A study published in Nature Communications reveals that chiral tellurium (Te) crystals enable efficient charge-to-spin conversion, reaching up to 50%. This high efficiency is attributed to slow collective relaxation modes, termed relaxons, which arise from parallel spin-momentum entanglement at the Fermi surface. The study combines theoretical calculations with experimental data to demonstrate the potential of chiral Te in spintronic devices, offering a pathway to generate and transmit spin signals with low heat losses.

• What: Chiral tellurium crystals exhibit efficient charge-to-spin conversion (50%) due to slow relaxons, which are collective relaxation modes resulting from parallel spin-momentum entanglement.
• Who: Researchers from Zernike Institute for Advanced Materials, University of Groningen, and Sherubtse College, Royal University of Bhutan.
• When: The study was published on April 30, 2025, with initial submission on July 3, 2024, and acceptance on April 3, 2025.
• Where: The research was conducted at the Zernike Institute for Advanced Materials, University of Groningen, Netherlands, with computational resources provided by SURF Cooperative and the Hábrók high-performance computing cluster.

The study provides a comprehensive analysis of the charge-to-spin conversion mechanism in chiral tellurium crystals.

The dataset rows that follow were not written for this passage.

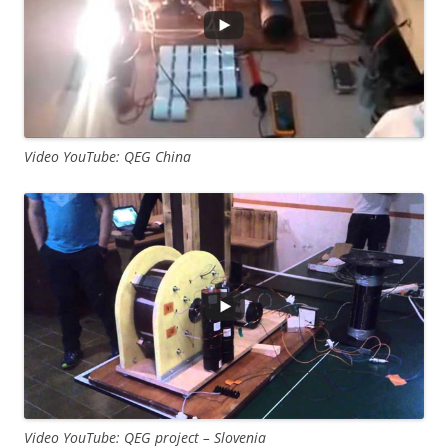
Video YouTube: QEG China
Video YouTube: QEG project – Slovenia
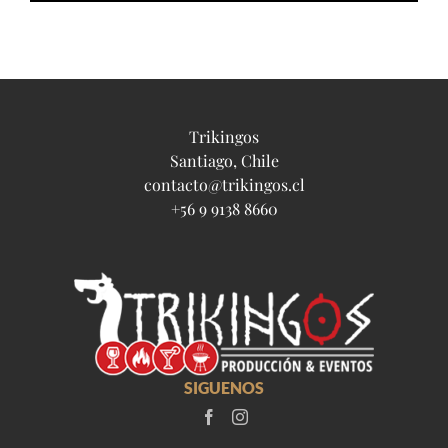
Trikingos
Santiago, Chile
contacto@trikingos.cl
+56 9 9138 8660
SIGUENOS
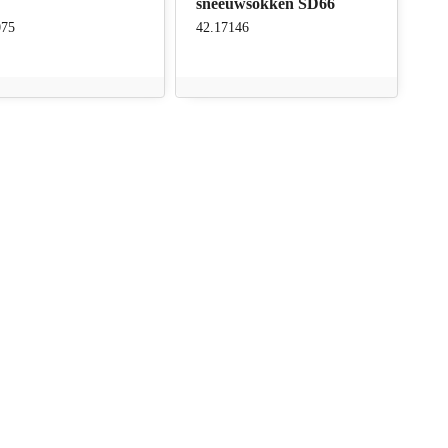
sneeuwsokken SD66
075
42.17146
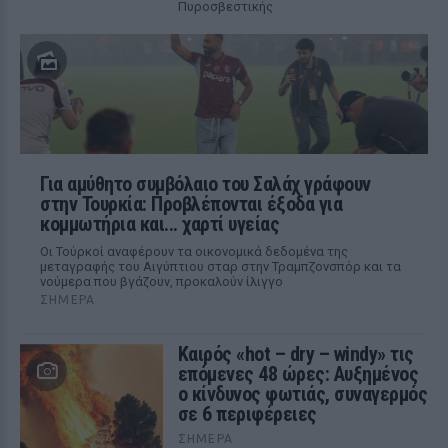
Πυροσβεστικής
Για αμύθητο συμβόλαιο του Σαλάχ γράφουν
στην Τουρκία: Προβλέπονται έξοδα για
κομμωτήρια και... χαρτί υγείας
Οι Τούρκοί αναφέρουν τα οικονομικά δεδομένα της
μεταγραφής του Αιγύπτιου σταρ στην Τραμπζονσπόρ και τα
νούμερα που βγάζουν, προκαλούν ίλιγγο
ΣΉΜΕΡΑ
Καιρός «hot – dry – windy» τις
επόμενες 48 ώρες: Αυξημένος
ο κίνδυνος φωτιάς, συναγερμός
σε 6 περιφέρειες
ΣΉΜΕΡΑ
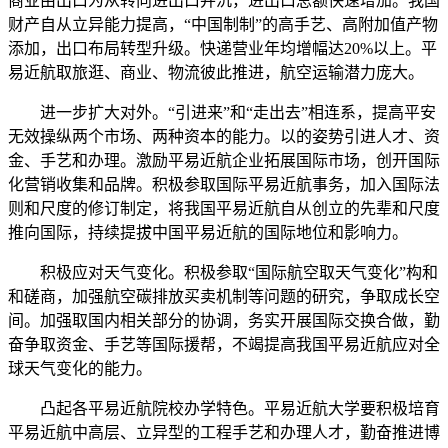
商业由出口为从转向进出口并沉，进出口总额快速增加。我国
财产自从立异能力提高，“中国制制”的高手艺、高附加值产物
添加，出口布局转型升级。快递营业年均增幅达20%以上。平
易近航取旅逛、商业、物流彼此推进，航空运输潜力庞大。
进一步扩大对外。“引进来”和“走出去”相连系，提高平安
无效操纵两个市场、两种资本的能力。以的姿势引进人才、资
金、手艺和办理。激励平易近航企业拓展国际市场，创开国际
化营销收集和品牌。积极参取国际平易近航事务，加入国际法
则和尺度的修订制定，将我国平易近航自从创立的先辈和尺度
推向国际，持续提拔中国平易近航的国际地位和影响力。
积极应对天气变化。积极参取“国际航空取天气变化”构和
和磋商，加强航空碳排放买卖机制等问题的研究，争取成长空
间。加强取国内相关部分的协调，务实开展国际交换合做，勤
奋争取资金、手艺等国际援帮，不竭提高我国平易近航应对全
球天气变化的能力。
凸起各平易近航院校办学特色。平易近航大学要积极培育
平易近航中高层、立异型的工程手艺和办理人才，勤奋推进博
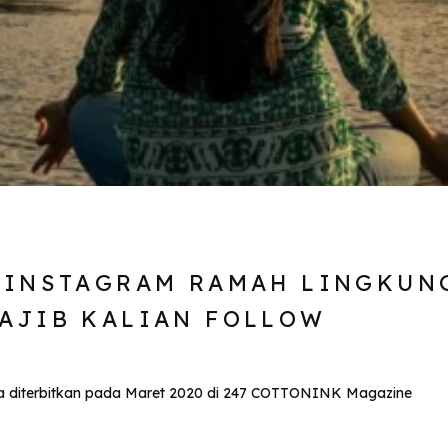
 INSTAGRAM RAMAH LINGKUN
AJIB KALIAN FOLLOW
nya diterbitkan pada Maret 2020 di 247 COTTONINK Magazine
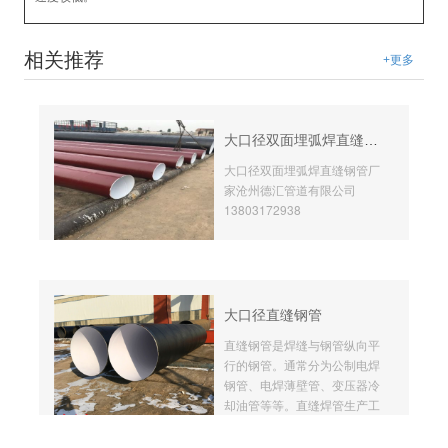
相关推荐
+更多
大口径双面埋弧焊直缝钢管厂家
大口径双面埋弧焊直缝钢管厂
家沧州德汇管道有限公司
13803172938
大口径直缝钢管
直缝钢管是焊缝与钢管纵向平
行的钢管。通常分为公制电焊
钢管、电焊薄壁管、变压器冷
却油管等等。直缝焊管生产工
艺简单，生产效率高，成本
低，发展较快。螺旋焊管的强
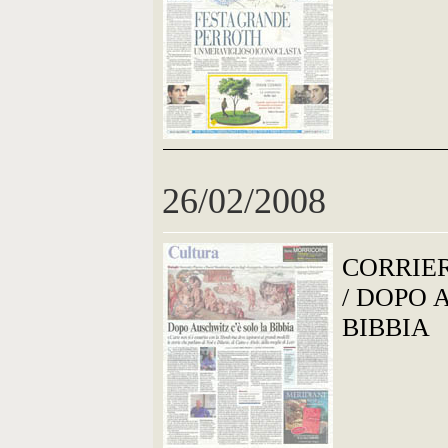
26/02/2008
CORRIE
/ DOPO 
BIBBIA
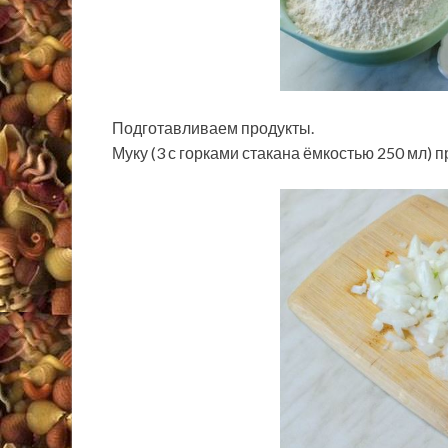
Подготавливаем продукты.
Муку (3 с горками стакана ёмкостью 250 мл) 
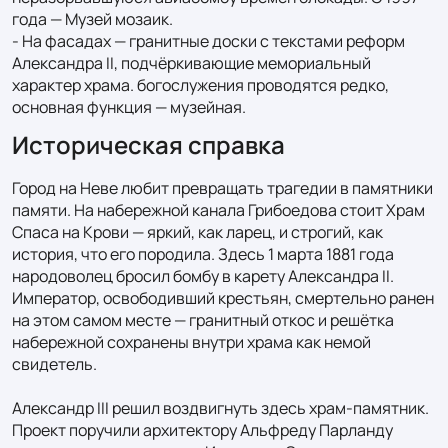
года — Музей мозаик.

- На фасадах — гранитные доски с текстами реформ 
Александра II, подчёркивающие мемориальный 
характер храма. богослужения проводятся редко, 
основная функция — музейная.
Историческая справка
Город на Неве любит превращать трагедии в памятники 
памяти. На набережной канала Грибоедова стоит Храм 
Спаса на Крови — яркий, как ларец, и строгий, как 
история, что его породила. Здесь 1 марта 1881 года 
народоволец бросил бомбу в карету Александра II. 
Император, освободивший крестьян, смертельно ранен 
на этом самом месте — гранитный откос и решётка 
набережной сохранены внутри храма как немой 
свидетель.

Александр III решил воздвигнуть здесь храм-памятник. 
Проект поручили архитектору Альфреду Парланду 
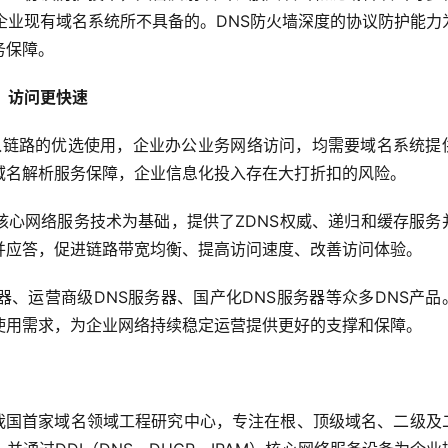
企业现有域名系统所不具备的。DNS防火墙深度的协议防护能力
务保障。
，访问更快速
域名解析服务保障，企业信息化投入存在大打折扣的风险。
并应答，促进链路带宽均衡、提高访问速度、改善访问体验。
务器、运营商级DNS服务器、国产化DNS服务器等众多DNS产品
使用需求，为企业网络持续稳定运营提供更好的支撑和保障。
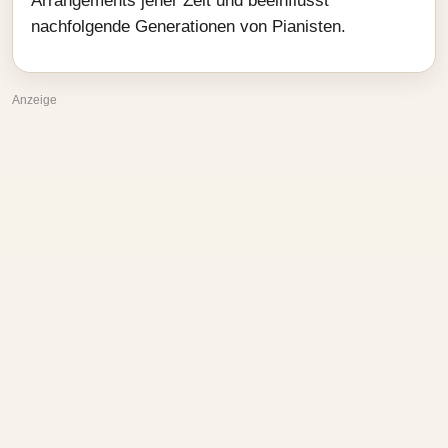
Arrangements jener Zeit und beeinflusst
nachfolgende Generationen von Pianisten.
Anzeige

It combines advanced theoretical modeling (exact Boltzmann transport approach and relaxon spectra analysis) with experimental data (NMR) to explain the observed high conversion efficiency. The discovery of slow relaxons and their role in spin accumulation offers new insights into spin transport in chiral materials. The findings have significant implications for spintronics, potentially enabling the development of energy-efficient devices. Further research is needed to explore the quantum-geometrical aspects of spin accumulation and to optimize material properties for even higher efficiency.

The research demonstrates that chiral tellurium exhibits exceptional charge-to-spin conversion efficiency due to slow relaxons, enabling long-range spin transport. This breakthrough offers a promising pathway for developing spintronic devices based on chiral materials. Future research should focus on exploring other chiral materials and optimizing device structures to further enhance spin transport and conversion efficiency, paving the way for energy-efficient spintronic applications.